(Stored data entries)
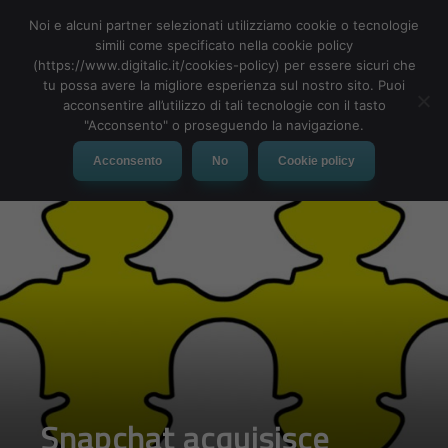
Noi e alcuni partner selezionati utilizziamo cookie o tecnologie
simili come specificato nella cookie policy
(https://www.digitalic.it/cookies-policy) per essere sicuri che
tu possa avere la migliore esperienza sul nostro sito. Puoi
MENU
acconsentire all’utilizzo di tali tecnologie con il tasto
"Acconsento" o proseguendo la navigazione.
Acconsento
No
Cookie policy
Snapchat acquisisce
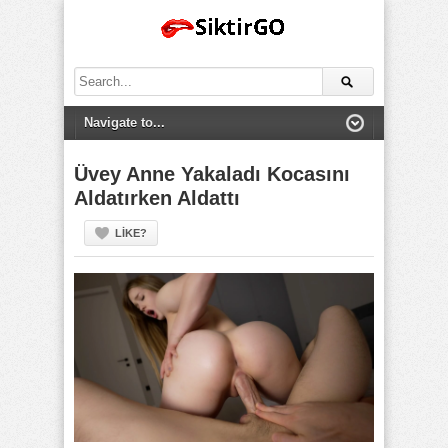
Search
for:
Üvey Anne Yakaladı Kocasını
Aldatırken Aldattı
LIKE?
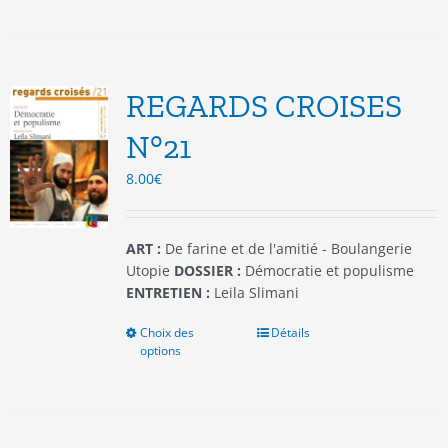
a
plusieurs
variations.
Les
options
REGARDS CROISES
peuvent
être
N°21
choisies
8.00
€
sur
la
page
du
ART :
De farine et de l'amitié - Boulangerie
produit
Utopie
DOSSIER :
Démocratie et populisme
ENTRETIEN :
Leila Slimani
Choix des
Ce
Détails
options
produit
a
plusieurs
variations.
Les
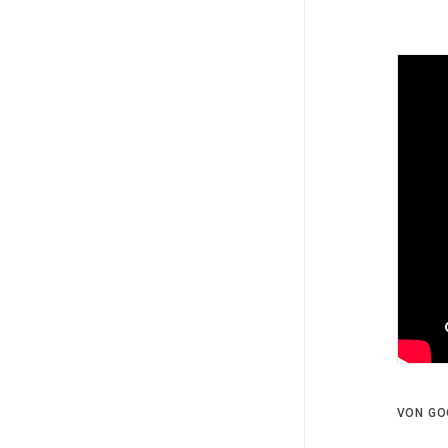
VON GO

= What the task requires =
Each entry above needs to be restated without a single word changed; skip the images.

= Response to this exercise =
Noi e alcuni partner selezionati utilizziamo cookie o tecnologie
simili come specificato nella cookie policy
(https://www.digitalic.it/cookies-policy) per essere sicuri che
tu possa avere la migliore esperienza sul nostro sito. Puoi
MENU
acconsentire all’utilizzo di tali tecnologie con il tasto
"Acconsento" o proseguendo la navigazione.
Acconsento
No
Cookie policy
Snapchat acquisisce
Search
for:
Üvey Anne Yakaladı Kocasını
Aldatırken Aldattı
LIKE?
a
plusieurs
variations.
Les
options
REGARDS CROISES
peuvent
être
N°21
choisies
8.00
€
sur
la
page
du
ART :
De farine et de l'amitié - Boulangerie
produit
Utopie
DOSSIER :
Démocratie et populisme
ENTRETIEN :
Leila Slimani
Choix des
Ce
Détails
options
produit
a
plusieurs
variations.
Les
VON GO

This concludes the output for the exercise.